Trading in the Hungarian forint, a currency typically seen as niche in emerging markets, has experienced a remarkable surge since U.S. President Donald Trump’s inauguration in January. This uptick in activity has continued to grow, especially following Trump’s recent announcement of sweeping import tariffs, referred to as “Liberation Day” by his administration.
Forex traders, strategists, and hedge funds navigating the vast $10 trillion-a-day global currency markets report that the surge in trading volumes is not merely temporary. Over the past year, the forint has strengthened approximately 20% against the U.S. dollar, positioning it for its best performance in nearly 25 years, thereby making it a standout among emerging currencies for 2025.
The broader market has also seen positive trends, with the MSCI Emerging Market Currency Index achieving record highs in July, marking its strongest year since 2017, having risen over 6%. Many within the trading community expect this trend to persist into the next year. This comes amid a backdrop of a more volatile and weakening dollar that has led investors to reconsider their exposure to U.S. assets in favor of emerging markets such as Hungary and South Africa.
Jonny Goulden, head of Emerging Market Fixed Income Strategy Research at JPMorgan, suggested that the long-term bearish trend in emerging market currencies, which has endured for 14 years, may have shifted. “That is part of this turn in the dollar cycle, where the world owns a lot of U.S. assets and has avoided EM assets,” he noted.
Portfolio manager Elina Theodorakopoulou at Manulife highlighted that the volatility of emerging market currencies has recently been influenced more by developments in developed economies rather than the emerging markets themselves. As factors like geopolitical upheaval and varying central bank policies continue to shape price movements, the implications for governments are significant. An appreciating currency can deter exports while enhancing a country’s capacity to manage debt.
The International Monetary Fund (IMF) has raised alarms regarding the risks associated with trading in currency markets. Its latest financial stability report points out that nearly half of the global FX turnover is mediated by a small group of dominant banks, which raises concerns over market stability during periods of financial stress. A surge in currency volumes—up almost 30% over the past three years—has made the FX landscape increasingly lucrative in recent times. Notably, developed market currency volatility reached two-year highs earlier this year, before stabilizing.
With a more favorable trading environment emerging, carry trades—borrowing in low-yielding currencies to invest in higher-yielding ones—have regained traction. Hedge fund EDL Capital has reported significant profits attributed to successful bets against the dollar, marking a 28% return this year.
Data compiled for Reuters indicates that trading emerging market currencies generated nearly $40 billion in revenue for the top 25 global banks within the first nine months of this year, far surpassing earnings from trading major currencies such as the dollar, euro, and sterling.
However, not all emerging currencies benefited equally from the soft dollar environment.
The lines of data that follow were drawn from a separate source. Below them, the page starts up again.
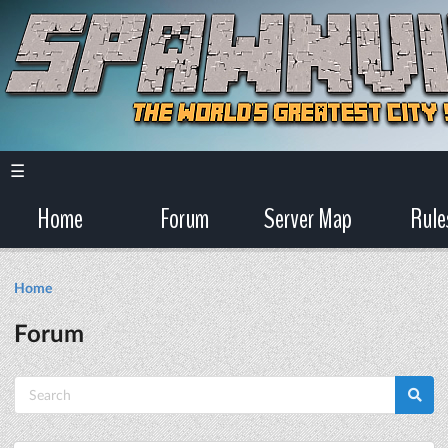
☰
Home
Forum
Server Map
Rule
Home
Forum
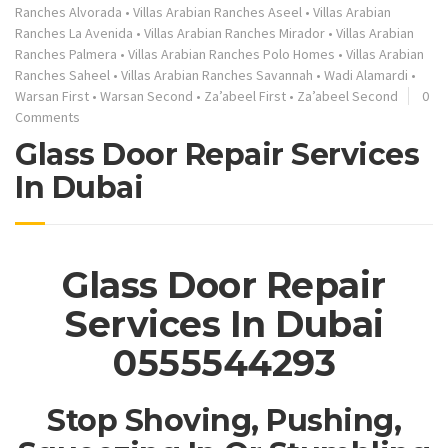
Ranches Alvorada
•
Villas Arabian Ranches Aseel
•
Villas Arabian
Ranches La Avenida
•
Villas Arabian Ranches Mirador
•
Villas Arabian
Ranches Palmera
•
Villas Arabian Ranches Polo Homes
•
Villas Arabian
Ranches Saheel
•
Villas Arabian Ranches Savannah
•
Wadi Alamardi
•
Warsan First
•
Warsan Second
•
Za’abeel First
•
Za’abeel Second
0
Comments
Glass Door Repair Services
In Dubai
Glass Door Repair
Services In Dubai
0555544293
Stop Shoving, Pushing,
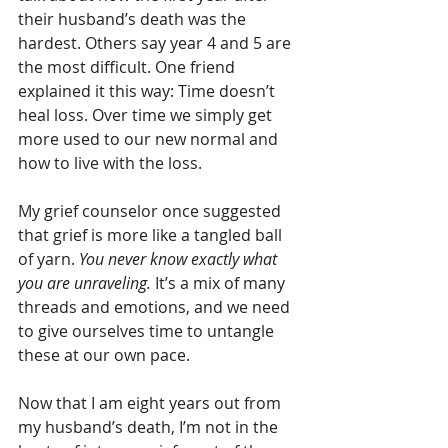
their husband’s death was the 
hardest. Others say year 4 and 5 are 
the most difficult. One friend 
explained it this way: Time doesn’t 
heal loss. Over time we simply get 
more used to our new normal and 
how to live with the loss.
My grief counselor once suggested 
that grief is more like a tangled ball 
of yarn. 
You never know exactly what 
you are unraveling. 
It’s a mix of many 
threads and emotions, and we need 
to give ourselves time to untangle 
these at our own pace. 
Now that I am eight years out from 
my husband’s death, I’m not in the 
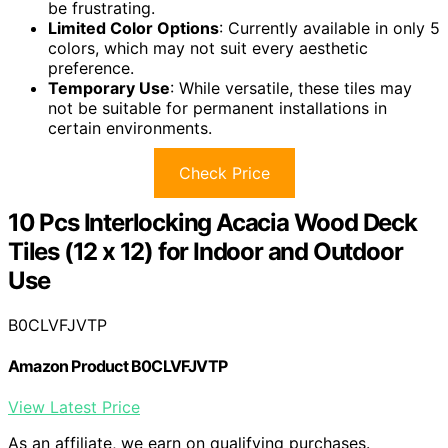
be frustrating.
Limited Color Options
: Currently available in only 5
colors, which may not suit every aesthetic
preference.
Temporary Use
: While versatile, these tiles may
not be suitable for permanent installations in
certain environments.
Check Price
10 Pcs Interlocking Acacia Wood Deck
Tiles (12 x 12) for Indoor and Outdoor
Use
B0CLVFJVTP
Amazon Product B0CLVFJVTP
View Latest Price
As an affiliate, we earn on qualifying purchases.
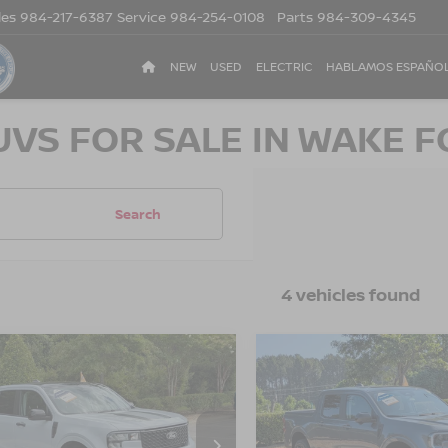
les
984-217-6387
Service
984-254-0108
Parts
984-309-4345
NEW
USED
ELECTRIC
HABLAMOS ESPAÑO
UVS FOR SALE IN WAKE F
Search
4 vehicles found
$33,318
832
$2,499
5
FORD MAVERICK
2025
FORD MAVERIC
CROSSROADS
LARIAT
CR
NGS
SAVINGS
PRICE
sroads Ford of Apex
Crossroads Ford of Apex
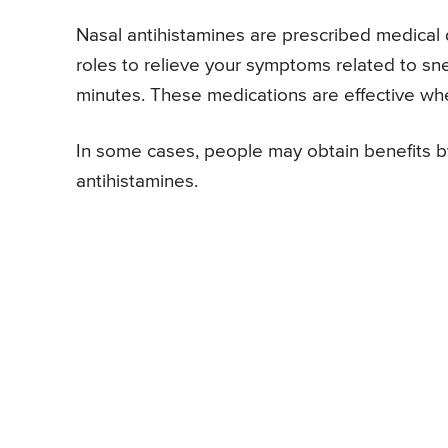
Nasal antihistamines are prescribed medical 
roles to relieve your symptoms related to sn
minutes. These medications are effective wh
In some cases, people may obtain benefits by
antihistamines.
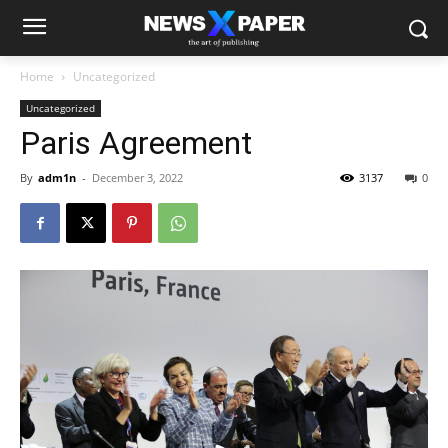
Home
Uncategorized
Uncategorized
Paris Agreement
By
adm1n
-
December 3, 2022
3137
0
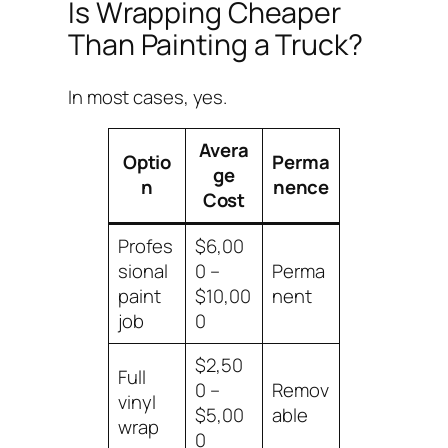
Is Wrapping Cheaper
Than Painting a Truck?
In most cases, yes.
Avera
Optio
Perma
ge
n
nence
Cost
Profes
$6,00
sional
0 –
Perma
paint
$10,00
nent
job
0
$2,50
Full
0 –
Remov
vinyl
$5,00
able
wrap
0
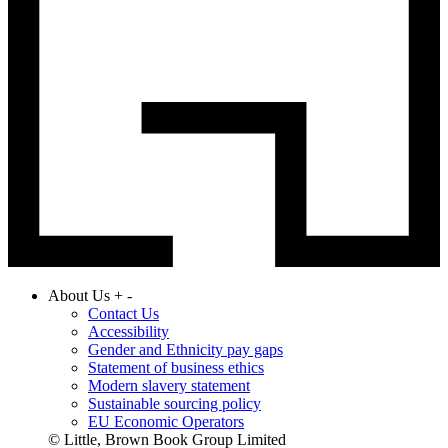
About Us
+
-
Contact Us
Accessibility
Gender and Ethnicity pay gaps
Statement of business ethics
Modern slavery statement
Sustainable sourcing policy
EU Economic Operators
© Little, Brown Book Group Limited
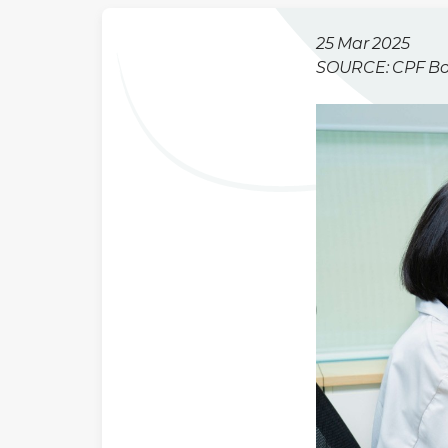
25 Mar 2025
SOURCE: CPF B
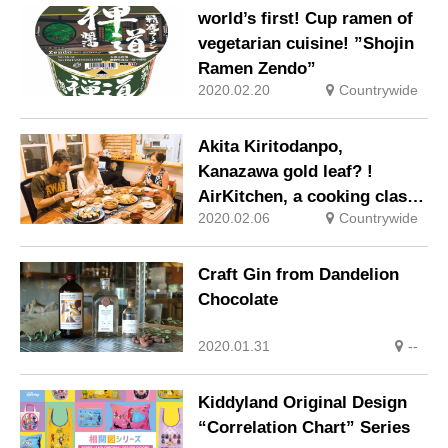
world’s first! Cup ramen of
vegetarian cuisine! ”Shojin
Ramen Zendo”
2020.02.20
Countrywide
Akita Kiritodanpo,
Kanazawa gold leaf? !
AirKitchen, a cooking class
2020.02.06
Countrywide
that uses local cuisine for
tourists
Craft Gin from Dandelion
Chocolate
2020.01.31
--
Kiddyland Original Design
“Correlation Chart” Series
For instance, India’s rupee has reached record lows due to weak trade and investment flows, while Indonesia’s rupiah has been battered by concerns regarding central bank independence and political instability.
Despite a partial recovery in the dollar, which suffered significant losses earlier this year, analysts predict that forthcoming interest rate cuts from the U.S. Federal Reserve will lead to further dollar weakness. Market forecasts indicate two additional quarter-point rate cuts next year.
Against this backdrop, inflows into numerous emerging market currencies have surged. Nations such as Mexico and Brazil—with sound central banking practices and relatively high-interest rates—also boast strong performances among emerging currencies this year. Market observers expect the trend of robust inflows into emerging markets, across both bond and currency markets, to continue, reflecting a strong shift in investor sentiment.